Le tableau, commandé pour la chapelle de la famille Berò dans l'église bolognaise de San Domenico et exécuté en 1611 probablement pendant le séjour de l'artiste à Rome, représente l'épisode du massacre des innocents raconté dans l'Évangile de Matthieu.
Entre deux ailes architecturales de hauts immeubles à l'ancienne, qui rappellent la scène d'un théâtre, deux femmes à droite se réfugient avec leurs enfants. Un homme, représenté de dos, poursuit une femme qui hurle, et un autre se penche tenant un poignard à la main vers les mères qui, agenouillées par terre, se bousculent pour protéger leurs enfants ou pleurent sur les corps de ceux déjà tués.
Haut dans le ciel, deux petits anges arborent les palmes du martyre.
Malgré l'effervescence du sujet, le tableau s'articule selon un schéma de composition précis avec les deux groupes symétriques de personnages se faisant face sur les côtés et, isolé, en plein centre de la scène, le poignard de l'un des bourreaux, symbole du sujet entier.

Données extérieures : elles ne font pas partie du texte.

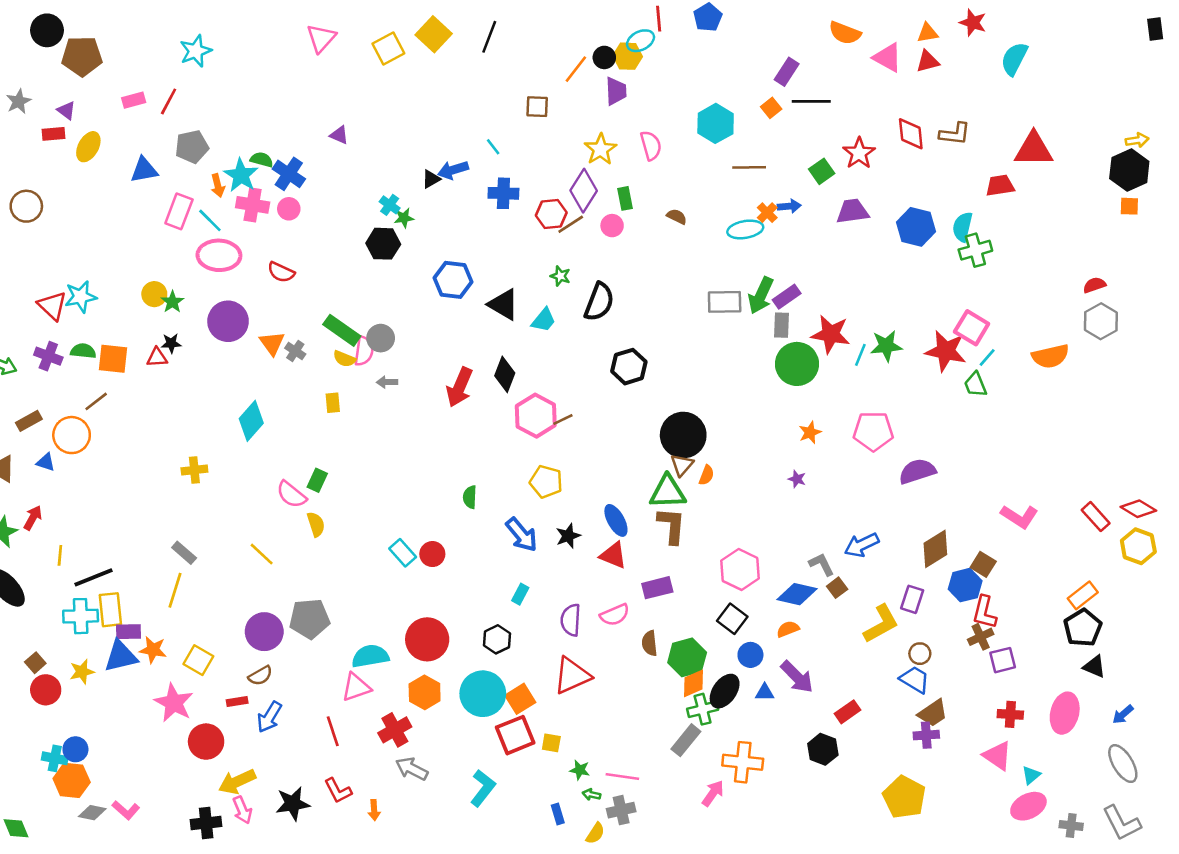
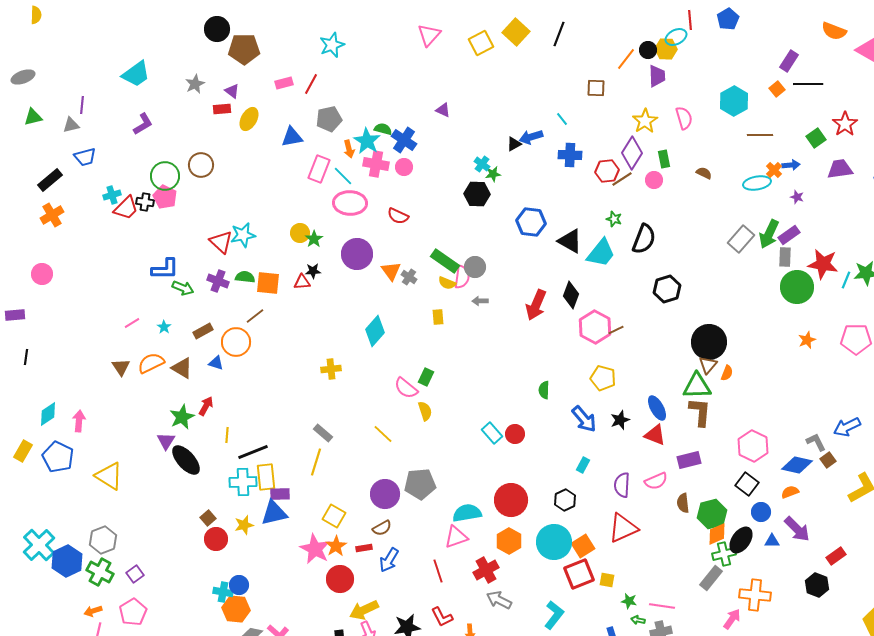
gray rectangle: (725, 302) -> (741, 239), turned -48
cyan trapezoid: (544, 320) -> (601, 253), size x1.5
purple star: (797, 479) -> (797, 197), moved
orange star: (153, 650) -> (336, 546), moved, turned 30

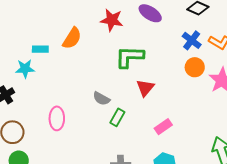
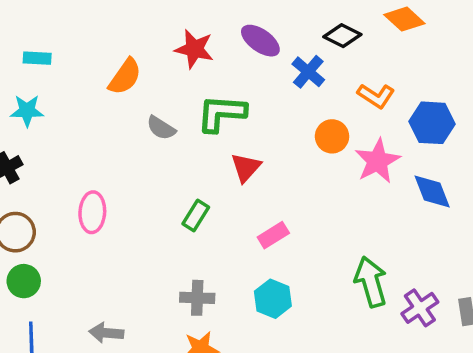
blue cross: (192, 40) -> (308, 72), moved
cyan rectangle: (40, 49) -> (37, 58), moved
cyan star: (25, 69) -> (27, 111), moved
gray semicircle: (101, 99) -> (161, 128), moved

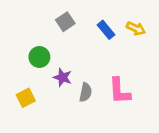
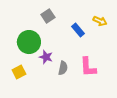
blue rectangle: (106, 30) -> (78, 30), moved
green circle: (39, 57) -> (29, 42), size x1.5

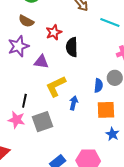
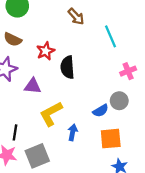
cyan line: (110, 22) -> (110, 36), turned 48
blue semicircle: (98, 85) -> (101, 111), turned 56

L'action semble figée dans le moment culminant d'un temps suspendu entre l'avant et l'après l'événement sanglant, comme l'affirme l'écrivain et critique d'art Cesare Garboli "exactement au point où rien ne se passe". La violence reste confinée aux cadavres livides des enfants au premier plan et aux cris figés des femmes.
L'horreur est sublimée dans la noblesse d'une mesure conquise à travers l'étude du grand modèle de Raphaël et de l'antiquité classique, à partir de la célèbre sculpture de la Niobé des Musées du Vatican qui inspire la figure de la femme agenouillée à droite.
Dès les premières mentions dans la littérature d'art, le contraste entre les méthodes de peinture et le caractère tragique du sujet, résumé dans l'oxymore de l'horreur alliée à la joie, forgé en 1619 par le poète Giovan Battista Marino, a suscité l'admiration des critiques d'art. et des écrivains qui voient dans ces peintures la réalisation de l'idéal classique d'harmonie et d'équilibre.